(Collected data)
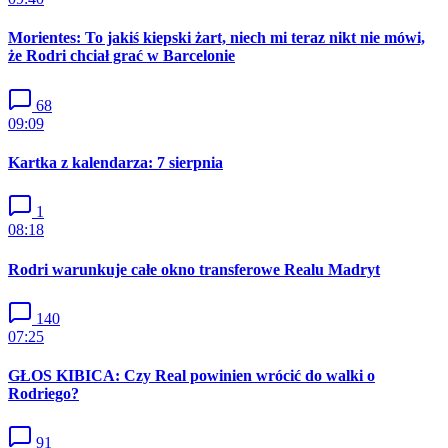
Morientes: To jakiś kiepski żart, niech mi teraz nikt nie mówi,
że Rodri chciał grać w Barcelonie
68
09:09
Kartka z kalendarza: 7 sierpnia
1
08:18
Rodri warunkuje całe okno transferowe Realu Madryt
140
07:25
GŁOS KIBICA: Czy Real powinien wrócić do walki o
Rodriego?
91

• [Exercise instructions]: Every record above must be copied exactly; none of the pictures belong in the copy.

• [Result]:
Morientes: To jakiś kiepski żart, niech mi teraz nikt nie mówi,
że Rodri chciał grać w Barcelonie
68
09:09
Kartka z kalendarza: 7 sierpnia
1
08:18
Rodri warunkuje całe okno transferowe Realu Madryt
140
07:25
GŁOS KIBICA: Czy Real powinien wrócić do walki o
Rodriego?
91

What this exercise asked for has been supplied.